## What needs to be done
The required result is every line of the records that includes "Niemiec".

## Record extracts
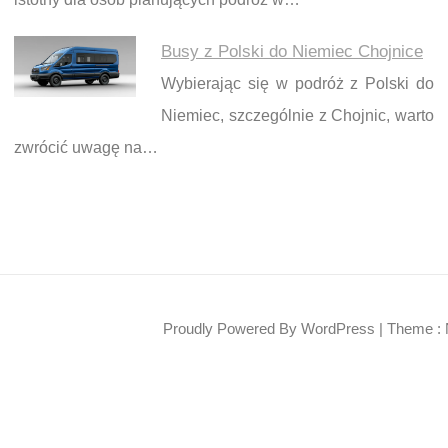
Busy z Polski do Niemiec Chojnice
Wybierając się w podróż z Polski do
Niemiec, szczególnie z Chojnic, warto
zwrócić uwagę na…
Proudly Powered By WordPress
|
Theme :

## Task response
Busy z Polski do Niemiec Chojnice
Niemiec, szczególnie z Chojnic, warto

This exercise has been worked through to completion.